Aluna mencibir, "Bukannya situ yang sering bolos kuliah?"
Aldo mengangkat kedua bahunya, ia tergelak lagi. Aluna benar, untuk beberapa alasan ia memang sering bolos kuliah saat terdesak, sehingga ada beberapa mata kuliah yang harus diulang oleh Aldo. Risiko aktivis mahasiswa sepertinya, dan Aldo pun tampaknya paham untuk hal yang satu itu. ia tidak mempermasalahkannya, menurutnya, kuliah untuk mencari pengalaman sebanyak mungkin, untuk mencari koneksi dan kenalan yang mungkin akan ia butuhkan di karier masa depannya nanti.
"Lo, kenapa nggak mau balikan sama Zello?" Aldo bertanya tiba-tiba. Ia tahu Aluna menolak balikan dengan Zello, tentu dari mulut Zello yang saat itu bercerita pada Ahmed. Hubungannya dengan Zello sedikit renggang karena Zello beranggapan ia menyukai Aluna.
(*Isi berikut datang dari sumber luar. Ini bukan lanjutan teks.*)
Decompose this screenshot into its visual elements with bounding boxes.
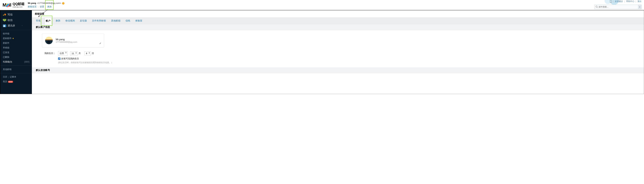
edit-icon[interactable] (99, 42, 102, 45)
logo-sub: mail.qq.com (12, 6, 24, 8)
tab-spam[interactable]: 反垃圾 (79, 17, 88, 24)
birthday-visible-label: 好友可见我的生日 (62, 57, 79, 60)
search-dropdown[interactable]: ▾ (638, 5, 641, 9)
write-icon (2, 13, 6, 16)
account-card: Mr.yang 1773464408@qq.com (42, 33, 104, 47)
search-box[interactable]: ▾ (594, 5, 642, 9)
star-icon: ★ (12, 37, 14, 39)
tab-folders[interactable]: 文件夹和标签 (91, 17, 107, 24)
section-send-account: 默认发信帐号 (32, 67, 644, 73)
sidebar-deleted[interactable]: 已删除 (3, 55, 29, 59)
logo[interactable]: Mil QQ邮箱 mail.qq.com (2, 2, 24, 8)
month-select[interactable]: 11 ▲▼ (70, 51, 78, 55)
sidebar: 写信 收信 通讯录 收件箱 星标邮件 ★ 群邮件 草稿箱 已发送 已删除 垃圾箱… (0, 10, 32, 94)
warning-icon[interactable]: ! (62, 2, 64, 4)
birthday-visible-checkbox[interactable] (58, 57, 60, 60)
sidebar-inbox-main[interactable]: 收信 (3, 17, 29, 23)
nav-skin[interactable]: 换肤 (47, 5, 52, 8)
tab-skin[interactable]: 换肤 (55, 17, 62, 24)
birthday-label: 我的生日： (42, 52, 55, 55)
tab-lab[interactable]: 体验室 (134, 17, 143, 24)
logout-link[interactable]: 退出 (638, 0, 642, 3)
new-badge: NEW (8, 81, 13, 83)
contact-icon (3, 24, 6, 27)
feedback-link[interactable]: 反馈建议 (615, 0, 623, 3)
tab-paper[interactable]: 信纸 (124, 17, 131, 24)
tab-account[interactable]: 帐户 (45, 17, 52, 24)
tab-rules[interactable]: 收信规则 (64, 17, 76, 24)
chevron-updown-icon: ▲▼ (88, 52, 90, 54)
page-title: 邮箱设置 (32, 10, 644, 17)
sidebar-calendar[interactable]: 日历 (3, 75, 7, 78)
calendar-select[interactable]: 公历 ▲▼ (58, 51, 68, 55)
card-name: Mr.yang (56, 38, 77, 41)
phone-icon[interactable] (610, 0, 612, 3)
sidebar-trash[interactable]: 垃圾箱(3) [清空] (3, 59, 29, 64)
section-account-info: 默认帐户信息 (32, 24, 644, 30)
sidebar-other-mail[interactable]: 其他邮箱 (3, 67, 29, 72)
sidebar-star[interactable]: 星标邮件 ★ (3, 36, 29, 41)
sidebar-contact[interactable]: 通讯录 (3, 23, 29, 28)
sidebar-draft[interactable]: 草稿箱 (3, 45, 29, 50)
nav-settings[interactable]: 设置 (40, 5, 44, 8)
chevron-updown-icon: ▲▼ (65, 52, 66, 54)
sidebar-resume[interactable]: 简历NEW (3, 80, 13, 83)
sidebar-sent[interactable]: 已发送 (3, 50, 29, 55)
inbox-icon (3, 19, 6, 22)
user-name: Mr.yang (28, 1, 36, 5)
svg-point-0 (596, 6, 597, 7)
tab-bar: 常规 帐户 换肤 收信规则 反垃圾 文件夹和标签 其他邮箱 信纸 体验室 (32, 17, 644, 24)
logo-title: QQ邮箱 (12, 2, 24, 6)
search-icon (595, 5, 599, 8)
sidebar-notes[interactable]: 记事本 (10, 75, 16, 78)
sidebar-group[interactable]: 群邮件 (3, 41, 29, 45)
search-input[interactable] (599, 6, 638, 8)
clear-trash[interactable]: [清空] (24, 60, 29, 63)
sidebar-inbox[interactable]: 收件箱 (3, 31, 29, 36)
help-link[interactable]: 帮助中心 (626, 0, 634, 3)
tab-other-mail[interactable]: 其他邮箱 (110, 17, 122, 24)
avatar[interactable] (45, 37, 53, 44)
main-content: 邮箱设置 常规 帐户 换肤 收信规则 反垃圾 文件夹和标签 其他邮箱 信纸 体验… (32, 10, 644, 94)
nav-home[interactable]: 邮箱首页 (28, 5, 36, 8)
day-select[interactable]: 8 ▲▼ (84, 51, 90, 55)
svg-line-1 (597, 7, 598, 8)
tab-general[interactable]: 常规 (35, 17, 42, 24)
user-email: <1773464408@qq.com> (37, 1, 61, 5)
birthday-hint: (快过生日时，你的好友可以在邮箱首页看到你的生日信息。） (58, 61, 634, 64)
chevron-updown-icon: ▲▼ (76, 52, 77, 54)
sidebar-write[interactable]: 写信 (3, 12, 29, 17)
card-email: 1773464408@qq.com (56, 41, 77, 43)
"Penting buat Kak Aldo tahu?"
"Nggak juga," kata Aldo, ia menoleh pada Aluna yang sepertinya tak tertarik untuk membicarakan Zello lebih jauh.
"Lun..."
"Kenapa?" Aluna menoleh.
"Gue tahu siapa yang ngasih origami-origami itu sama lo," kata Aldo dengan senyum misterius. Membuat Aluna terbelalak, darimana Aldo tahu mengenai origami itu? tidak ada yang tahu selain dirinya, Alya dan Devika.
"Siapa?"
"Penting buat lo tahu?"
Aldo balas berkata demikian, sebelum meninggalkan Aluna dengan rasa penasarannya. Sialan.
***
Tidak ada kebenaran dari sebuah cinta yang akan menyakiti. Kamu hanya harus percaya pada apa yang kamu rasakan, Aluna. Bahwa tidak semua orang bergerak di tempat yang sama, pun begitu dengan hati.
-Masih di sini Aluna, di tempat yang kamu lihat namun enggan kamu sapa.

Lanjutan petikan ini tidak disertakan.